W nocy z 13 na 14 grudnia 2019 roku na terenie Zakładu Segregacji i Zagospodarowania Odpadów Komunalnych w Wałbrzychu doszło do podpalania składowanych tam 40 ton odpadów. Sprawca podłożył ogień w czterech miejscach. Pożar zauważyli pracownicy sortowni, którzy powiadomili straż pożarną. W wyniku pożaru spaleniu uległa część odpadów, rozdzielnia elektryczna oraz główny kabel zasilający linię sterowniczą. Straty oszacowano na kwotę prawie 7000 zł.
Sprawą zajęli się funkcjonariusze z Wydziału do Walki z Przestępczością Gospodarczą KMP w Wałbrzychu. Na podstawie zdjęć zabezpieczonych z kamer monitoringu oraz pracy operacyjnej ustalili, że prawdopodobnym sprawcą podpalenia jest bezdomny 46-letni mężczyzna. Prowadząc szeroko zakrojone działania mundurowi ustalili miejsce pobytu i w jednym z pustostanów na terenie miasta zatrzymali 46-latka, który trafił prosto do policyjnego aresztu.

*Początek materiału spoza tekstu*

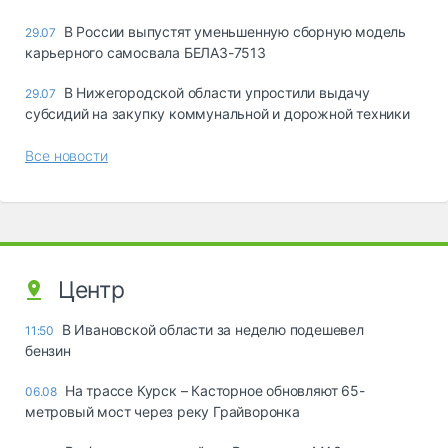
В России выпустят уменьшенную сборную модель
29.07
карьерного самосвала БЕЛАЗ-7513
В Нижегородской области упростили выдачу
29.07
субсидий на закупку коммунальной и дорожной техники
Все новости
Центр
В Ивановской области за неделю подешевел
11:50
бензин
На трассе Курск – Касторное обновляют 65-
06.08
метровый мост через реку Грайворонка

Mężczyzna usłyszał już zarzuty umyślnego sprowadzenia zdarzenia zagrażającego mieniu w wielkich rozmiarach oraz zniszczenia mienia. W czasie przesłuchania przyznał się do zarzucanych czynów, jednak nie potraf racjonalnie wytłumaczyć przyczyn swojego postępowania. Za popełnione przestępstwa odpowie przed sądem. Grozi mu kara nawet 10 lat pozbawienia wolności.